Un poids lourd de l’économie nationale
Il s’agit d’une chaîne ininterrompue qui mobilise et met à contribution infrastructures et équipements de base, matériel roulant, institutions étatiques et entreprises économiques étatiques et privées, routes et autoroutes, ports, aéroports, chemins de fer, compagnies maritimes et aériennes, sociétés de transport et offices nationaux sont étroitement impliqués dans le processus qui porte aussi bien sur les personnes que sur les marchandises, sans occulter tout ce qui est fluide, liquide et dangereux comme les hydrocarbures.
Le secteur du transport emploie directement 140.000 salariés, ce qui lui donne un poids social évident sans compter les emplois indirects, les impacts économiques et financiers induits dans l’ensemble des circuits du pays. Les investissements consacrés au secteur s’élèvent à 3,8 milliards par an soit 11,5% de l’ensemble des investissements consentis par la nation.
La progression de l’activité du transport, de 4% par an en moyenne avant la Révolution, s’est effondrée de 15% en 2011 avant de reprendre depuis à une cadence de 3% par an.
Il faut dire que la contribution du transport au PIB est évaluée à 15%, ce qui le place largement avant le tourisme et l’agriculture. Il y a deux indicateurs essentiels pour l’activité de la logistique du transport. Tout d’abord l’augmentation du coût de la transaction vis-à-vis de la valeur du produit qui est passée de 15 à 20% depuis l’avènement de la Révolution, ce qui est trop coûteux pour la compétitivité du produit tunisien.
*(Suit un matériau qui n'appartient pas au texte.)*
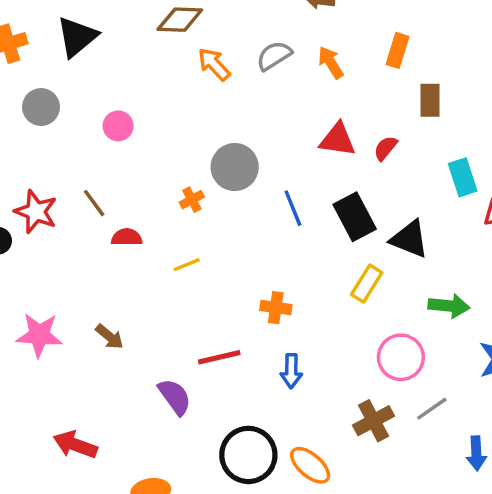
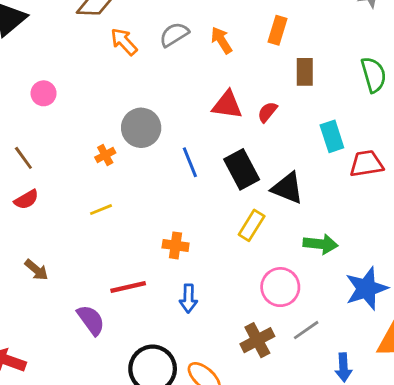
red semicircle: (127, 237) -> (26, 200), moved, turned 150

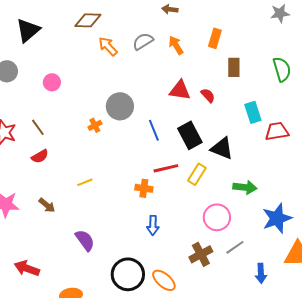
red semicircle: (267, 112) -> (208, 95), turned 98
yellow line: (101, 210) -> (85, 182), moved
red line: (128, 287) -> (166, 168), moved

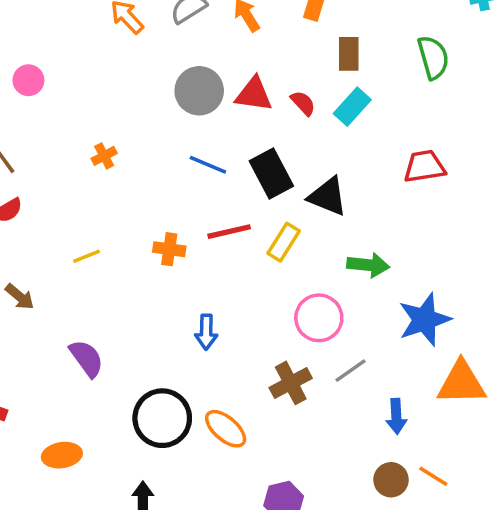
gray circle: (120, 106) -> (199, 91), moved
cyan rectangle: (253, 112) -> (352, 107), moved, turned 60
blue line: (154, 130) -> (208, 165), turned -45
orange cross: (144, 188) -> (169, 249), moved

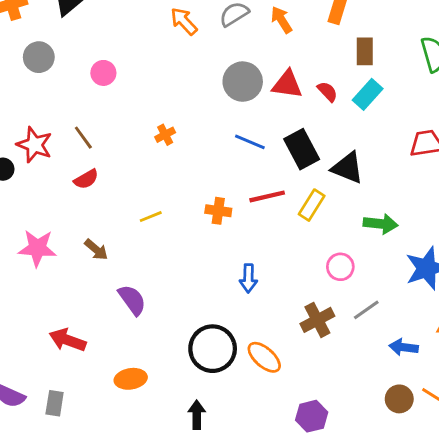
pink circle: (319, 318) -> (340, 267), size x0.7
purple semicircle: (87, 358) -> (132, 300), moved
blue arrow: (396, 416) -> (404, 347), turned 100

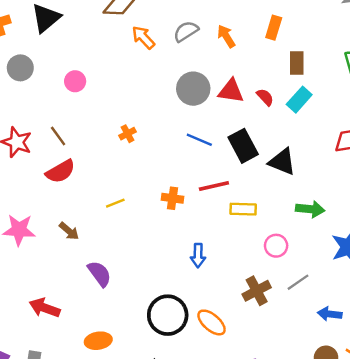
red semicircle: (86, 179) -> (60, 171), size x1.4
yellow rectangle: (312, 205) -> (243, 209), moved, turned 60

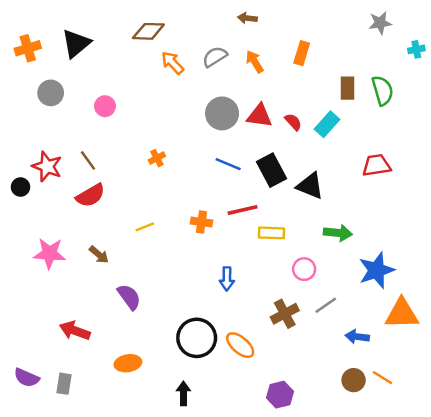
brown rectangle: (297, 63) -> (348, 88), moved

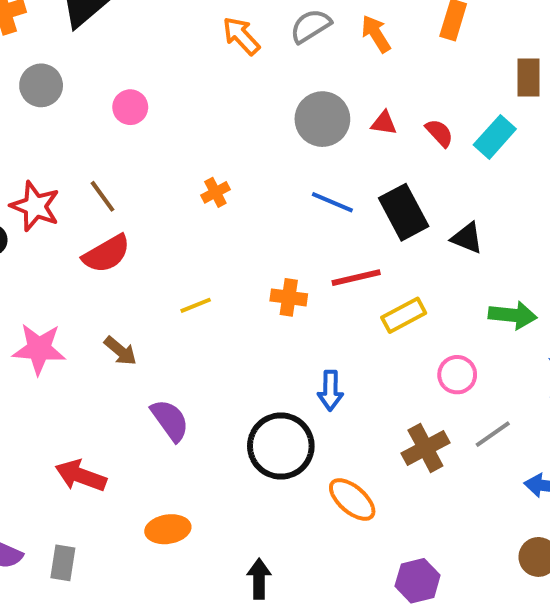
red triangle: (259, 116) -> (384, 123), size x0.6
black triangle: (310, 186) -> (467, 238), size x0.7
yellow rectangle: (272, 233) -> (404, 315), turned -30
black circle: (197, 338) -> (281, 446), moved

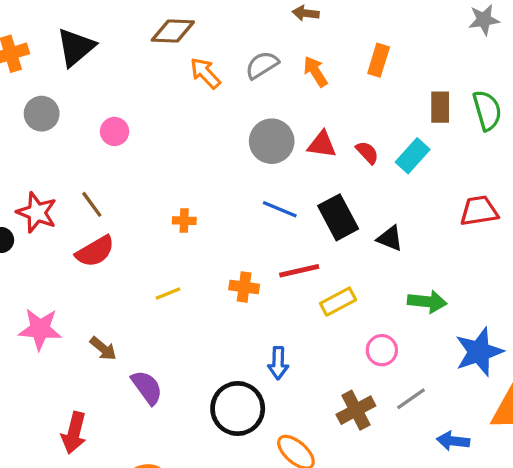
red triangle: (384, 123) -> (322, 144), size x1.4
orange cross: (215, 192) -> (184, 221), moved, turned 30
brown arrow: (120, 351) -> (103, 349), moved
red arrow: (81, 476) -> (74, 433), turned -96

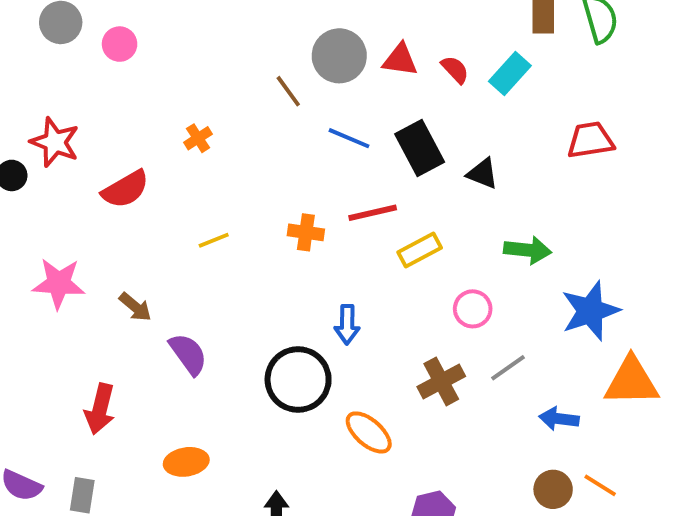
pink circle: (115, 131) -> (120, 44), moved
brown line: (92, 204) -> (288, 91), moved
orange cross: (184, 221) -> (198, 138), moved, turned -35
Le ministère s’emploie pour réduire ce taux et le ramener à son niveau inférieur, et ce par diverses actions et réformes qui touchent toutes les étapes de la logistique.
Le sauvetage des 26 entreprises publiques en difficulté
Sur 27 entreprises de transport placées sous la tutelle du ministère du Transport, 26 connaissent un déficit chronique et souffrent de graves difficultés financières, pour ne pas dire qu’elles survivent grâce à la “perfusion” de subventions étatiques et peuvent à tout moment se retrouver en cessation de paiement.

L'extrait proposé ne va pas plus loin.